Jean-Paul Enthoven est un journaliste et un critique français qui vient de publier un quatrième livre chez Grasset : Ce que nous avons eu de meilleur. Tout en rendant hommage, avec le titre de ce roman autobiographique, à L’éducation sentimentale de Flaubert, il s’intéresse à la fin de la jeunesse, cette période où l’on « n’escompte plus de grands bouleversements intérieurs ou extérieurs ». Le narrateur, qui réussit à être émouvant malgré l’aspect futile de son univers, raconte les moments qu’il a passés dans un palais marocain appartenant à son meilleur ami (Lewis, un personnage en qui le lecteur reconnaît le flamboyant Bernard-Henri Lévy).
Il faut souligner, tout d’abord, l’importance du décor exotique de la Zahia (qui signifie « joie » en arabe), nom du palais en question ; Paul et Talitha Getty, ainsi que leur successeur Alain Delon, en ont fait autrefois une oasis de volupté et de plaisirs pour le jet-set international. Cette vocation pour la jouissance s’est maintenue lors du règne de Lewis et de sa femme Ariane, ce qui permet à Enthoven de construire un texte mélancolique où les figures et les fantômes du passé (comme ceux de Marlon Brando, Maurice Ronet ou Talitha Getty) habitent toujours le présent.
La voix d’autres auteurs, également, hante le roman à travers les scènes, les portraits et les méditations qui le composent.
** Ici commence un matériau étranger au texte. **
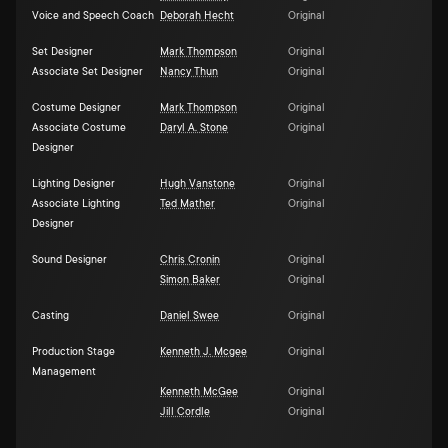
Voice and Speech Coach
Deborah Hecht
Original
Set Designer
Mark Thompson
Original
Associate Set Designer
Nancy Thun
Original
Costume Designer
Mark Thompson
Original
Associate Costume
Daryl A. Stone
Original
Designer
Lighting Designer
Hugh Vanstone
Original
Associate Lighting
Ted Mather
Original
Designer
Sound Designer
Chris Cronin
Original
Simon Baker
Original
Casting
Daniel Swee
Original
Production Stage
Kenneth J. Mcgee
Original
Management
Kenneth McGee
Original
Jill Cordle
Original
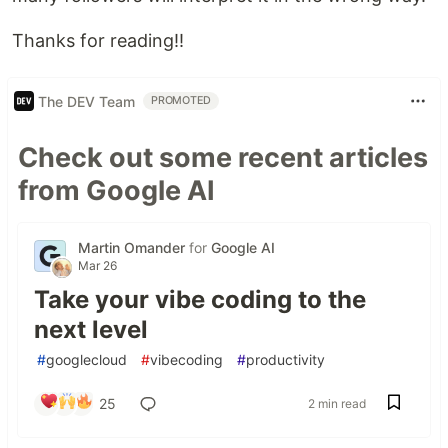
Thanks for reading!!
The DEV Team
PROMOTED
Check out some recent articles
from Google AI
Martin Omander
for
Google AI
Mar 26
Take your vibe coding to the
next level
#
googlecloud
#
vibecoding
#
productivity
25
2 min read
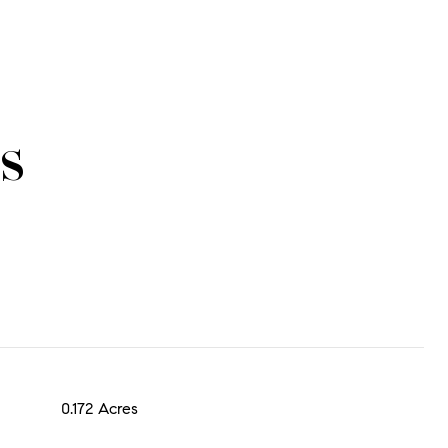
s
0.172 Acres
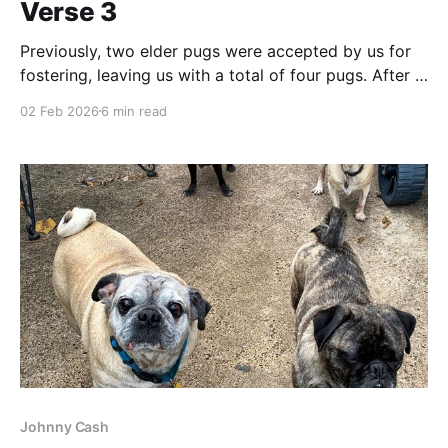
Verse 3
Previously, two elder pugs were accepted by us for
fostering, leaving us with a total of four pugs. After a
small amount of adjustment, we all settled into a
02 Feb 2026
6 min read
slightly fragile balance. The Dental Story You’re right;
we’ve been here before. A rescue pug (or two) who
comes
Johnny Cash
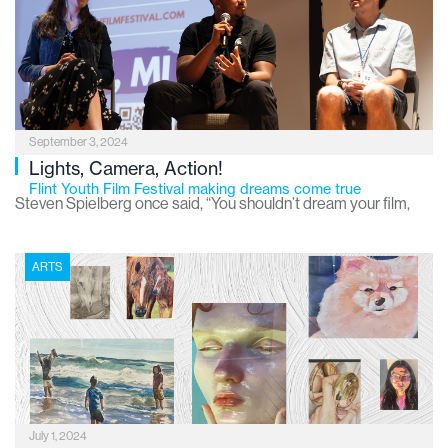
being. They can nurture a positive image of a neighborhood
and promote a sense of community pride. They can be a
powerful tool to raise awareness about social issues and
inspire creativity. Not to mention that in cities throughout the
country and world, murals have become tourist attractions
September 3, 2024
leading to many economic benefits.
Lights, Camera, Action!
Flint Youth Film Festival making dreams come true
Steven Spielberg once said, “You shouldn’t dream your film,
you should make it.” And he should know – one of the greatest
filmmakers of all time, Spielberg has made many of his dreams
ARTS
a reality. They include award-winning favorites such as “Jaws”,
“Raiders of the Lost Ark”, “Schindler’s List”, “E.T. the Extra-
Terrestrial”, “Jurassic Park”, “The Color Purple”, “Close
Encounters of the Third Kind”, “Saving Private Ryan” and many
more.
July 1, 2024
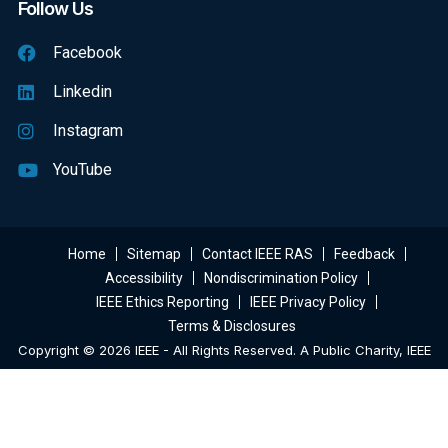
Follow Us
Facebook
Linkedin
Instagram
YouTube
Home
Sitemap
Contact IEEE RAS
Feedback
Accessibility
Nondiscrimination Policy
IEEE Ethics Reporting
IEEE Privacy Policy
Terms & Disclosures
Copyright © 2026 IEEE - All Rights Reserved. A Public Charity, IEEE
Is The World's Largest Technical Professional Organization
Dedicated To Advancing Technology For The Benefit Of Humanity.
Web Excellence
By
Verz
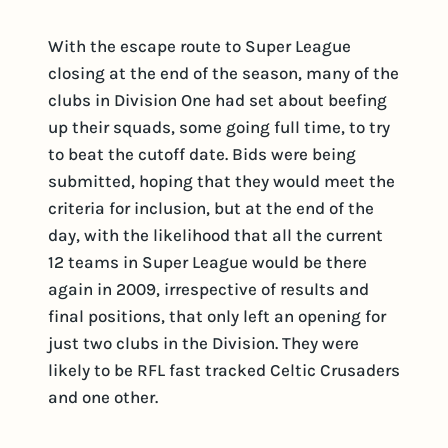
With the escape route to Super League
closing at the end of the season, many of the
clubs in Division One had set about beefing
up their squads, some going full time, to try
to beat the cutoff date. Bids were being
submitted, hoping that they would meet the
criteria for inclusion, but at the end of the
day, with the likelihood that all the current
12 teams in Super League would be there
again in 2009, irrespective of results and
final positions, that only left an opening for
just two clubs in the Division. They were
likely to be RFL fast tracked Celtic Crusaders
and one other.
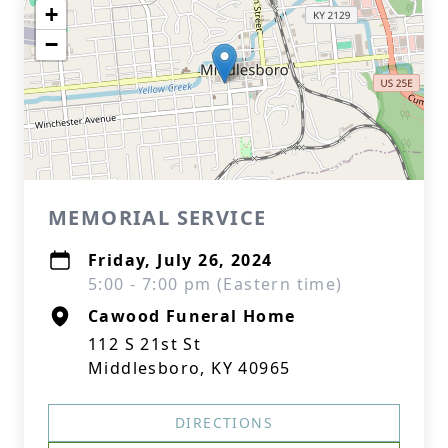
+
−
MEMORIAL SERVICE
Friday, July 26, 2024
5:00 - 7:00 pm (Eastern time)
Cawood Funeral Home
112 S 21st St
Middlesboro, KY 40965
DIRECTIONS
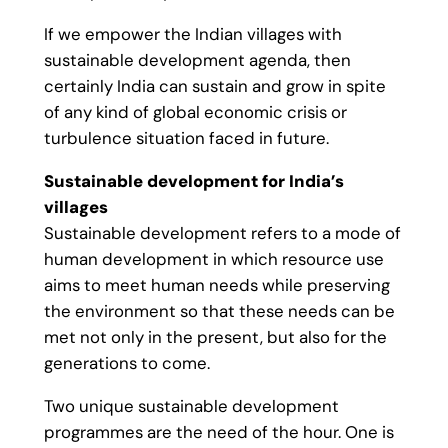
If we empower the Indian villages with
sustainable development agenda, then
certainly India can sustain and grow in spite
of any kind of global economic crisis or
turbulence situation faced in future.
Sustainable development for India’s
villages
Sustainable development refers to a mode of
human development in which resource use
aims to meet human needs while preserving
the environment so that these needs can be
met not only in the present, but also for the
generations to come.
Two unique sustainable development
programmes are the need of the hour. One is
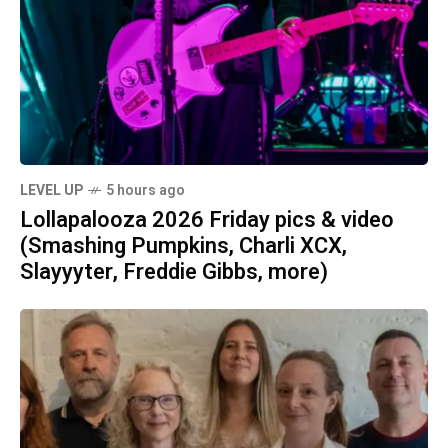
LEVEL UP
5 hours ago
Lollapalooza 2026 Friday pics & video
(Smashing Pumpkins, Charli XCX,
Slayyyter, Freddie Gibbs, more)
Par exemple, le rythme est régulièrement brisé par de froides analyses, c’est-à-dire des interrogatoires qui, à leur manière, rappellent le style de Stendhal, un personnage familier de l’imaginaire du narrateur.
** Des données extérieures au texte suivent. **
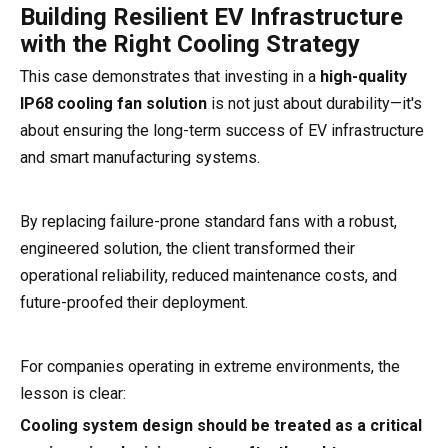
Building Resilient EV Infrastructure
with the Right Cooling Strategy
This case demonstrates that investing in a
high-quality
IP68 cooling fan solution
is not just about durability—it's
about ensuring the long-term success of EV infrastructure
and smart manufacturing systems.
By replacing failure-prone standard fans with a robust,
engineered solution, the client transformed their
operational reliability, reduced maintenance costs, and
future-proofed their deployment.
For companies operating in extreme environments, the
lesson is clear:
Cooling system design should be treated as a critical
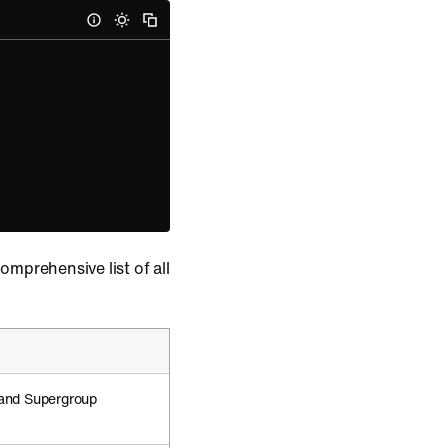
comprehensive list of all
 and Supergroup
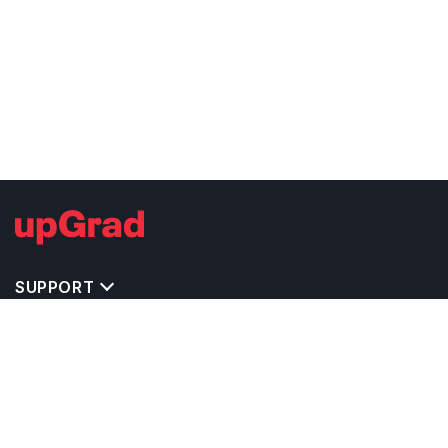
SUPPORT
IMPORTANT UNIVERSITY LINKS
TOP STREAM IN USA
BACHELOR COURSES IN USA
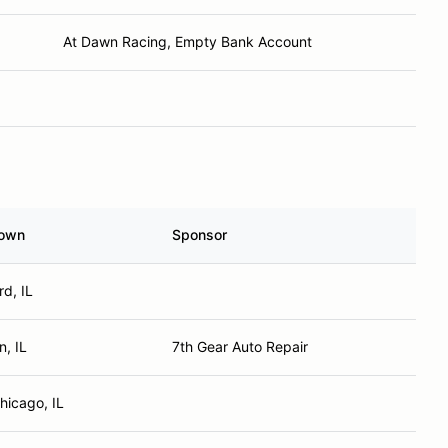
At Dawn Racing, Empty Bank Account
own
Sponsor
d, IL
n, IL
7th Gear Auto Repair
hicago, IL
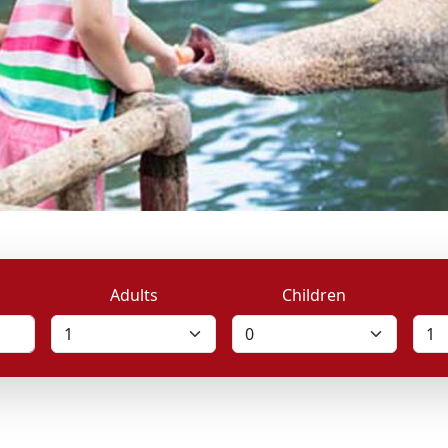
Adults
Children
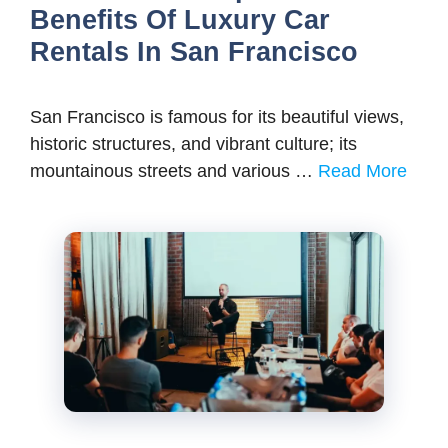
Benefits Of Luxury Car
Rentals In San Francisco
San Francisco is famous for its beautiful views,
historic structures, and vibrant culture; its
mountainous streets and various …
Read More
En plus de comporter nombre de références littéraires, l’ensemble du roman est soutenu par une belle écriture. Il faut dire que c’est la principale qualité du bouquin. C’est d’ailleurs celle-ci qui, devant la superficialité du monde qui est décrit, convaincra certains lecteurs un peu agacés de lire le livre jusqu’à la fin.